1911 Encyclopædia Britannica/Polygonal Numbers
POLYGONAL NUMBERS, in mathematics. Suppose we have a number of equal circular counters, then the number of counters which can be placed on a regular polygon so that the tangents to the outer rows form the regular polygon and all the internal counters are in contact with its neighbours, is a “polygonal number” of the order of the polygon. If the polygon be a triangle then it is readily seen that the numbers are 3, 6, 10, 15 . . . and generally 1/2𝑛 (𝑛 + 1); if a square, 4, 9, 16, . . . and generally 𝑛2; if a pentagon, 5, 12, 22 . . . and generally 𝑛(3𝑛−1); if a hexagon, 6, 15, 28, . . . and generally 𝑛(2𝑛−1); and similarly for a polygon of 𝑟 sides, the general expression for the corresponding polygonal number is 1/2𝑛[(𝑛−1) (𝑟−2)+2].
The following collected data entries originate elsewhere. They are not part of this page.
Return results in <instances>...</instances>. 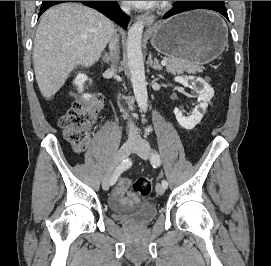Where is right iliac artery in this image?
I'll list each match as a JSON object with an SVG mask.
<instances>
[{
    "label": "right iliac artery",
    "mask_w": 271,
    "mask_h": 266,
    "mask_svg": "<svg viewBox=\"0 0 271 266\" xmlns=\"http://www.w3.org/2000/svg\"><path fill=\"white\" fill-rule=\"evenodd\" d=\"M132 162L130 159L123 160L120 165H118L112 174L110 178L111 185L115 184L118 177L123 173L125 170H127L129 167H131Z\"/></svg>",
    "instance_id": "82829eb1"
}]
</instances>
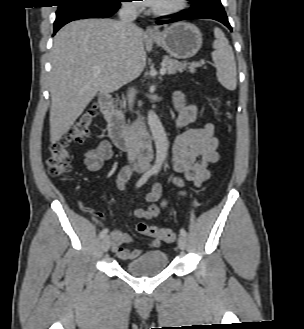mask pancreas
Returning a JSON list of instances; mask_svg holds the SVG:
<instances>
[{"instance_id": "cf45deb5", "label": "pancreas", "mask_w": 304, "mask_h": 329, "mask_svg": "<svg viewBox=\"0 0 304 329\" xmlns=\"http://www.w3.org/2000/svg\"><path fill=\"white\" fill-rule=\"evenodd\" d=\"M163 65L166 67V71L168 74H175L177 71L183 72L186 69H189L191 73H194L196 71V68L202 66V63L200 62H194V63H186V62H180L174 59H171L167 56L163 59Z\"/></svg>"}]
</instances>
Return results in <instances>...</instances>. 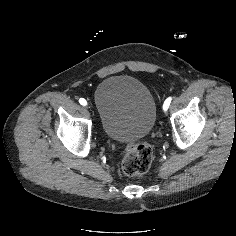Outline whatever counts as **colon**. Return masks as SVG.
I'll list each match as a JSON object with an SVG mask.
<instances>
[{"label":"colon","mask_w":236,"mask_h":236,"mask_svg":"<svg viewBox=\"0 0 236 236\" xmlns=\"http://www.w3.org/2000/svg\"><path fill=\"white\" fill-rule=\"evenodd\" d=\"M154 158L153 149L146 143H132L125 149L122 171L128 177L146 173Z\"/></svg>","instance_id":"obj_1"}]
</instances>
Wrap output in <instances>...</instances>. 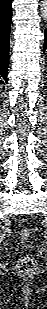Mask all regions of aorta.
I'll use <instances>...</instances> for the list:
<instances>
[{
  "instance_id": "762f6f07",
  "label": "aorta",
  "mask_w": 47,
  "mask_h": 309,
  "mask_svg": "<svg viewBox=\"0 0 47 309\" xmlns=\"http://www.w3.org/2000/svg\"><path fill=\"white\" fill-rule=\"evenodd\" d=\"M42 7H43V10L45 12L46 9H47V0H43Z\"/></svg>"
}]
</instances>
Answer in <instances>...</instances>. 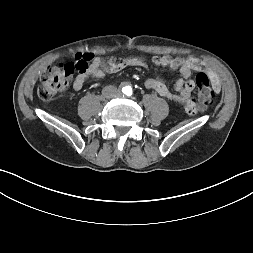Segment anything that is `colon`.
Masks as SVG:
<instances>
[{
	"mask_svg": "<svg viewBox=\"0 0 253 253\" xmlns=\"http://www.w3.org/2000/svg\"><path fill=\"white\" fill-rule=\"evenodd\" d=\"M92 58L91 54H81L73 62L60 63L47 69L41 76L37 89L39 98L49 100L64 90L75 74H84L88 70ZM195 83L199 90L198 101L201 103V108L207 107L211 99V83L208 76L200 71Z\"/></svg>",
	"mask_w": 253,
	"mask_h": 253,
	"instance_id": "1",
	"label": "colon"
}]
</instances>
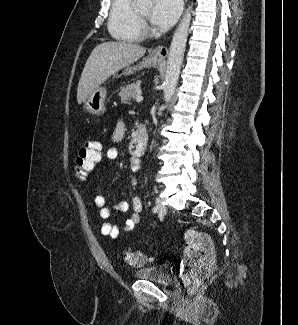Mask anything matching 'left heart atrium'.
<instances>
[{
	"instance_id": "39dd6f15",
	"label": "left heart atrium",
	"mask_w": 298,
	"mask_h": 325,
	"mask_svg": "<svg viewBox=\"0 0 298 325\" xmlns=\"http://www.w3.org/2000/svg\"><path fill=\"white\" fill-rule=\"evenodd\" d=\"M180 12V0H154L150 20L157 28L168 29L175 24Z\"/></svg>"
}]
</instances>
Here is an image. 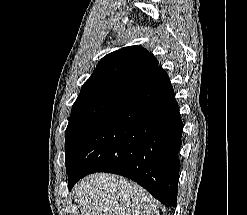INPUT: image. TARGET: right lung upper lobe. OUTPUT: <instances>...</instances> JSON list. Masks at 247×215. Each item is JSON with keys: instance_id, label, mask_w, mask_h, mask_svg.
<instances>
[{"instance_id": "obj_1", "label": "right lung upper lobe", "mask_w": 247, "mask_h": 215, "mask_svg": "<svg viewBox=\"0 0 247 215\" xmlns=\"http://www.w3.org/2000/svg\"><path fill=\"white\" fill-rule=\"evenodd\" d=\"M158 61L141 46H129L103 57L90 78L83 84L81 92L110 89H131L146 78Z\"/></svg>"}]
</instances>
Algebraically, polygonal numbers may be regarded as the sums of consecutive terms of the arithmetical progressions having 1 for the first term and 1, 2, 3, . . . for the common differences. Taking unit common difference we have the series 1; 1+2=3; 1+2+3 =6; 1+2+3+4=10; or generally 1+2+3 . . . + 𝑛=1/2𝑛(𝑛+1); these are triangular numbers. With a common difference 2 we have 1; 1+3=4; 1+3+5=9; 1+3+5+7=16; or generally 1+3+5+ . . . + (2𝑛−1)=𝑛2; and generally for the polygonal number of the 𝑟th order we take the sums of consecutive terms of the series
- 1, 1+(𝑟−2), 1+2 (𝑟−2), . . . 1+𝑛−1.𝑟−2;
and hence the 𝑛th polygonal number of the 𝑟th order is the sum of 𝑛 terms of this series, i.e.,
- 1+1+(𝑟−2)+1+2(𝑟−2)+ . . . +(1+𝑛−1.𝑟−2)
- =𝑛+1/2𝑛.𝑛−1.𝑟−2.
The series 1, 2, 3, 4, ... or generally 𝑛, are the so-called “linear numbers” (cf. Figurate Numbers).